Nos propositions : Faire entrer l’écologie dans l’ensemble de nos politiques

  • Nous soutenons l’initiative de la commission environnement de l’ONU d’écrire une nouvelle déclaration des droits de l’homme qui soit à la fois solidaire et écologique
  • Nous voulons privilégier les modes doux de transport : – notamment le tramway, le tram-train –, le transport combiné de marchandises limitant la route aux derniers kilomètres, les modes innovants de transport – comme les vélos en ville, les navettes fluviales, l’auto-partage, le covoiturage –, et en réduisant au maximum la pollution des automobiles par le développement des moteurs hybrides.
  • La préservation du foncier est un enjeu majeur pour les générations futures. Les Etablissements Publics Fonciers Régionaux devront être généralisés pour mieux juguler l’étalement urbain
  • Il faut faire rentrer le développement durable dans les règles et les pratiques d’urbanisme : systématisation des éco-quartiers, gestion intégrée des eaux pluviales, réduction de l’imperméabilisation des zones urbaines, systèmes localisés de production et de distribution de chaleur et d’électricité à partir d’énergies renouvelables -géothermie, biogaz, biomasse …
  • Il faut favoriser les logements à basse consommation d’énergie et ceux qui produisent leur propre énergie, par des aides publiques augmentées et revues pour permettre à tous d’en bénéficier (aujourd’hui, les réductions d’impôts bénéficient aux plus aisés).
  • le potentiel de création d’emploi doit être pleinement exploité : recyclage, éco-conception, réemploi, valorisation énergétique des matières organiques sous forme de biogaz et de compost, implantation de centres de récupération dans toutes les régions ; extension de la collecte des produits recyclables.
  • l’agriculture biologique ou raisonnée doit être favorisée en aidant aux reconversions de cultures, en soutenant la recherche agronomique, en réduisant l’usage des pesticides et des engrais de synthèse par une taxation au profit de la chimie verte.
  • L’Etat devra montrer l’exemple par la commande publique, en généralisant les achats responsables qui devront comporter systématiquement des clauses environnementales
  • S’agissant du nucléaire, le fonctionnement et le renouvellement de la filière, dans notre pays, doivent se faire, tout en réduisant sa part dans la production d’électricité, qui est indéniablement trop élevée. Simultanément, le programme de maîtrise des déchets doit être amplifié et le pouvoir d’une autorité de sûreté indépendante renforcé.
  • Au niveau national et européen, une véritable politique industrielle pour les produits technologiques propres doit être mise en œuvre. Il faut aussi repenser les modes de production et de distribution pour favoriser la qualité et la proximité.
  • Nous voulons promouvoir une nouvelle fiscalité écologique, progressive, qui répercute le coût des pollutions et régule le système économique en permettant à la fois l’atténuation du choc du changement pour les plus modestes et l’adaptation nécessaire de nos modes de production et de consommation. Par exemple en affectant le produit de cette fiscalité en priorité au financement d’aides à l’isolation ou de transports en commun.
  • Au plan européen, nous prônons la constitution d’une coopération renforcée dans le domaine de l’énergie jouant le rôle qui a été celui de la Communauté Européenne du Charbon et de l’Acier(CECA).
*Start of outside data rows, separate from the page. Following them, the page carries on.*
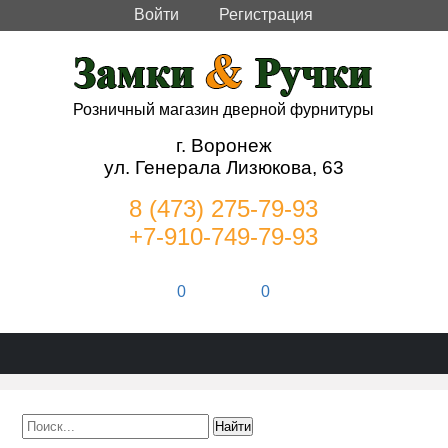
Войти
Регистрация
Розничный магазин дверной фурнитуры
г. Воронеж
ул. Генерала Лизюкова, 63
8 (473) 275-79-93
+7-910-749-79-93
0
0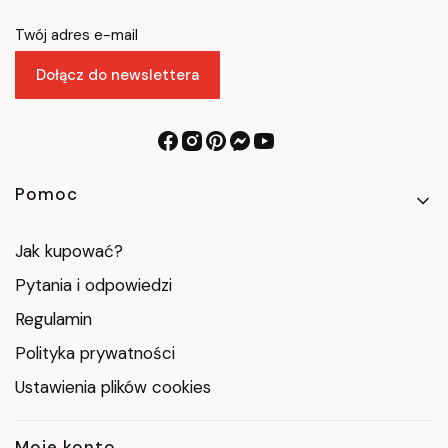
Twój adres e-mail
Dołącz do newslettera
Linki w stopce
Pomoc
Jak kupować?
Pytania i odpowiedzi
Regulamin
Polityka prywatności
Ustawienia plików cookies
Moje konto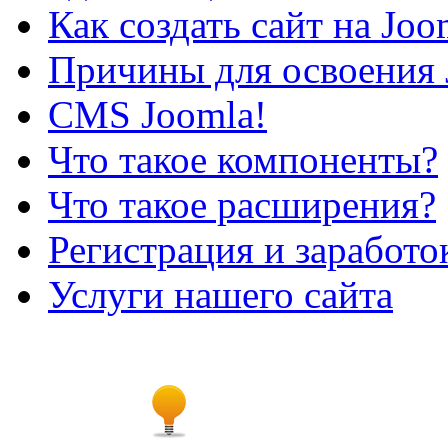
Как создать сайт на Joo
Причины для освоения 
CMS Joomla!
Что такое компоненты?
Что такое расширения?
Регистрация и заработо
Услуги нашего сайта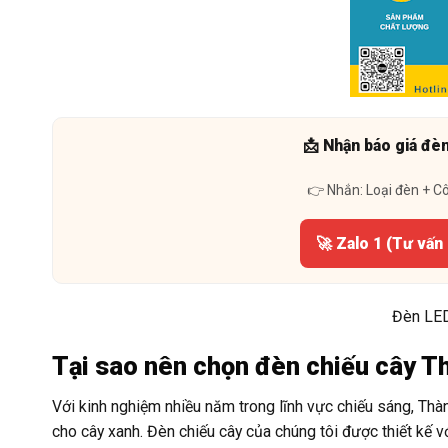
📩 Nhận báo giá đè
👉 Nhắn: Loại đèn + C
🚀 Zalo 1 (Tư vấn
Đèn LED
Tại sao nên chọn đèn chiếu cây T
Với kinh nghiệm nhiều năm trong lĩnh vực chiếu sáng, Th
cho cây xanh. Đèn chiếu cây của chúng tôi được thiết kế vớ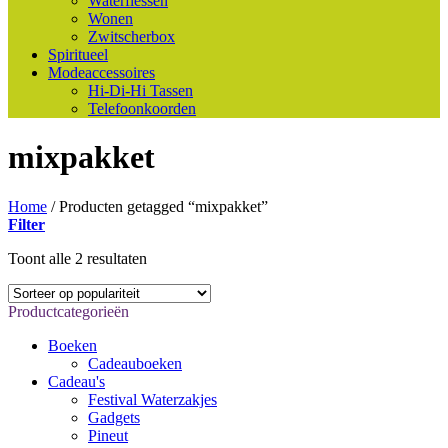
Waterflessen
Wonen
Zwitscherbox
Spiritueel
Modeaccessoires
Hi-Di-Hi Tassen
Telefoonkoorden
mixpakket
Home
/
Producten getagged “mixpakket”
Filter
Gesorteerd
Toont alle 2 resultaten
op
populariteit
Productcategorieën
Boeken
Cadeauboeken
Cadeau's
Festival Waterzakjes
Gadgets
Pineut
Cette coopération permettra à l’Europe de parler d’une seule voix face aux pays producteurs, de mutualiser les approvisionnements et d’élaborer en commun notre stratégie énergétique à long terme. Nous lançons aussi l’idée d’une Communauté Européenne de la Recherche et l’Innovation, en s’appuyant sur l’outil des coopérations renforcées avec les pays qui le souhaitent.
  • La politique agricole commune doit être refondée pour répondre aux défis du présent. Elle doit prendre en compte des objectifs nouveaux comme le droit à une alimentation de qualité, la santé humaine et animale, l’aménagement du territoire et l’environnement.
  • L’Europe doit peser dans les instances internationales pour défendre notre volonté d’un nouveau modèle de développement. Cette exigence environnementale devra également être intégrée dans les négociations européennes avec nos partenaires (Etats-Unis, Chine, Brésil, Russie notamment).